Key idea: don’t over-engineer. “Right-time data” is enough for most:

  • Moving from daily → hourly already feels huge for the business.

b) Volume (how much)

  • High volume means:

    • Need compressed, efficient formats (Parquet/Avro, then Delta/Iceberg/Hudi on top)

    • Care about throughput, latency, cost, and retention

  • Also: decide how long to keep and where to archive old data.

c) Structure / shape

  • Structured: tables, fixed schemas (SQL DBs)

  • Semi-structured: JSON, XML, nested stuff

  • Unstructured: text, images, video, audio

Modern tools let you keep semi-structured data (like JSON) and query it with SQL later.
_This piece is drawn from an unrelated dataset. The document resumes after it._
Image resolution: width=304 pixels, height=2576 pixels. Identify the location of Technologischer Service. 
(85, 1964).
But you still need to validate and think about missing keys/NULLs.

d) Format and variety

  • Real life = many sources, many formats, many quirks.

  • Variety is why ingestion is tricky: you need flexible pipelines and good observability.
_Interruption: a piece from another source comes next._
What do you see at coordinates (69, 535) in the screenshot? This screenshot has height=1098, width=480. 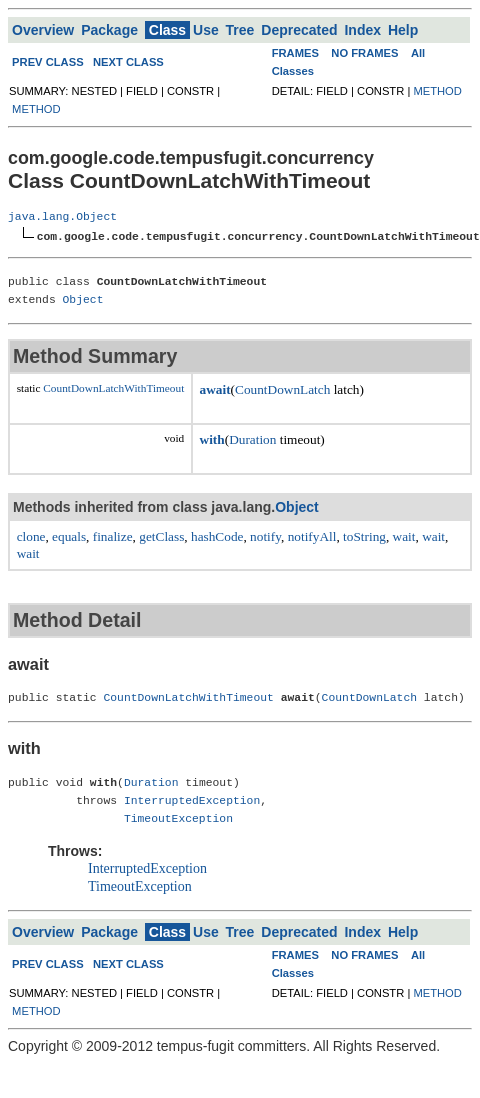 I see `equals` at bounding box center [69, 535].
5. Choosing an ingestion solution (tools strategy)

This is: “How do we actually implement ingestion?”

They split tools into two big styles:

1) Declarative (“tell it what you want”)

You configure things in a UI or YAML; tool handles the details.

  • Legacy tools: Talend, Pentaho, etc. (enterprise ETL tools, less modern)
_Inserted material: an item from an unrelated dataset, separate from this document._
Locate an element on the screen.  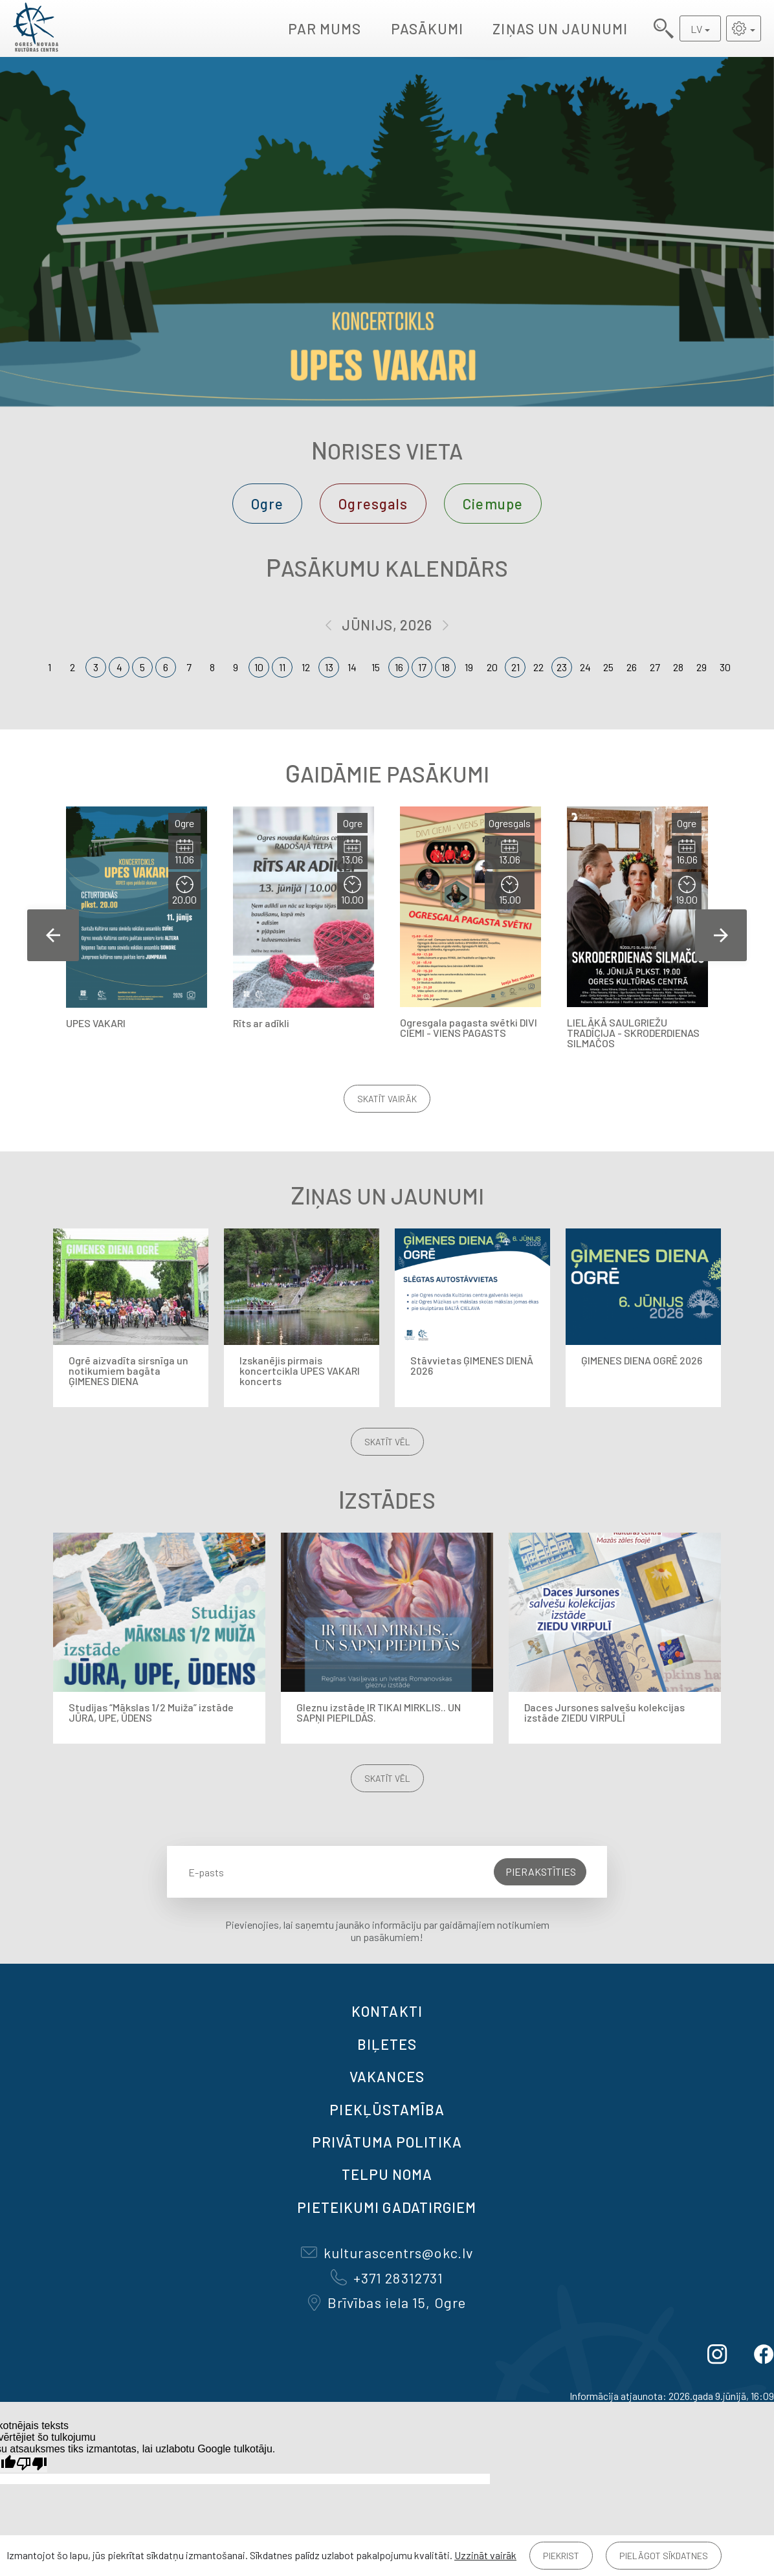 Piekļūstamība is located at coordinates (386, 2109).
  • Modern SaaS/OSS: Fivetran, Stitch, Airbyte

    • Many ready-made connectors, easy to set up

  • Native platform features (inside Databricks, cloud, etc.)

    • e.g., “connect and ingest” directly from message bus or cloud storage

  • Pros:

    • Fast to get started, less engineering

    • Vendors maintain connectors and handle schema/API changes

  • Cons:

    • Less flexible for weird edge cases

    • Vendor lock-in → hard/expensive to switch later

    • You depend on them to add new connectors

2) Imperative (“write the code yourself”)

You write code/pipelines: Python scripts, Lambdas, Airflow DAGs, Beam, custom connectors, etc.

  • Pros:

    • Maximum flexibility; you can handle any weird source

    • You decide patterns, testing, standards

  • Cons:

    • Expensive in time and people

    • Needs strong engineering discipline (testing, maintainability)

    • Overkill for small teams or simple needs

3) Hybrid (what most sane teams do)

  • Use declarative tools (Fivetran/Airbyte/native connectors) for:

    • Common sources: Salesforce, Stripe, Google Ads, etc.

  • Use custom/imperative code where:

    • The source is weird, niche, or super critical

  • Maybe contribute extra connectors back to open source (Airbyte, Singer, dlt, etc.)

Analogy they use:

Most of the time you need a Toyota, not a Formula 1 car.
But sometimes, for very special problems, you do need that race car.